Innov8 athlete Adam Perry

Innov8 athlete Adam Perry

Ultrarunner Adam Perry had to abandon his attempt to break an 18-year-old Lake District record.

The Helm Hill Runners member was aiming to complete 78 summits in 24 hours over the weekend.

But cramp and difficult conditions put him behind his planned timings and he gave up the challenge on Saturday on the top of Yewbarrow in Wasdale, having bagged 51 peaks.

Record holder Mark Hartell flew in from California to witness the younger man’s crack at his tally, established in 1997. Perry also had support and pacing from some of ultrarunning’s top names, including Kim Collison, Steve Birkinshaw, Ben Abdelnoor and Nicky Spinks, who holds the women’s 24-hour record at 64 summits.
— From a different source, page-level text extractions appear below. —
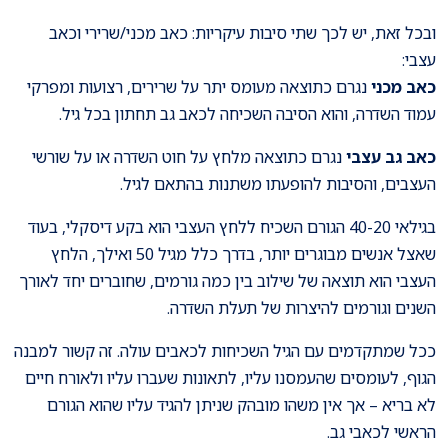
ובכל זאת, יש לכך שתי סיבות עיקריות: כאב מכני/שרירי וכאב
עצבי:
כאב מכני
נגרם כתוצאה מעומס יתר על שרירים, רצועות ומפרקי
עמוד השדרה, והוא הסיבה השכיחה לכאב גב תחתון בכל גיל.
כאב גב עצבי
נגרם כתוצאה מלחץ על חוט השדרה או על שורשי
העצבים, והסיבות להופעתו משתנות בהתאם לגיל.
בגילאי 40-20 הגורם השכיח ללחץ העצבי הוא בקע דיסקלי, בעוד
שאצל אנשים מבוגרים יותר, בדרך כלל מגיל 50 ואילך, הלחץ
העצבי הוא תוצאה של שילוב בין כמה גורמים, שחוברים יחד לאורך
השנים וגורמים להיצרות של תעלת השדרה.
ככל שמתקדמים עם הגיל השכיחות לכאבים עולה. זה קשור למבנה
הגוף, לעומסים שהעמסנו עליו, לתאונות שעברו עליו ולאורח חיים
לא בריא – אך אין משהו מובהק שניתן להגיד עליו שהוא הגורם
הראשי לכאבי גב.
Mark Hartell, whose record still stands

Mark Hartell, whose record still stands

But Perry, who has won the classic Fellsman race in the Yorkshire Dales three times, failed in his bid, which would have seen him add Haycock to Hartell’s list to push the record up by one peak. He fell 12 minutes behind his schedule in Wasdale, and realised the record was then beyond his reach.

Adam Perry said: “I’d like to thank everyone for their unbelievable support. I feel humbled that so many people took time out to support me in person, follow my progress online and write such wonderful messages.

“It was a great day out running in England’s biggest mountains, I’m just sorry I couldn’t turn all the amazing goodwill into success.

“The weather early on was surprisingly hot and humid. To be honest, this took its toll and I struggled to get over this. I pushed hard but never really found a rhythm.

“Later in the day we lost time finding our way through the mist that had rolled in over the mountains and my quad muscles had also turned to stone.

“I decided to stop the attempt on the top of summit 51, Yewbarrow, after 61 miles and 27,000 feet of climb. I had run for 15 hours but was down on the record schedule I’d set myself and knew it wasn’t realistic to make up the time.”

The Lake District 24 Hours Challenge began as an extension of the Bob Graham Round, which involves summiting 42 fells in 24 hours, traditionally starting and ending at the Moot Hall in Keswick. The challenge is named after the Keswick guest-house owner who ran the 106km (66-mile) route with 8,200m (26,900ft) of ascent.

Adam Perry’s attempt would have involved more than 177km (110 miles) and 11,890m (39,000ft) of ascent. It was supported by footwear and clothing brand innov8.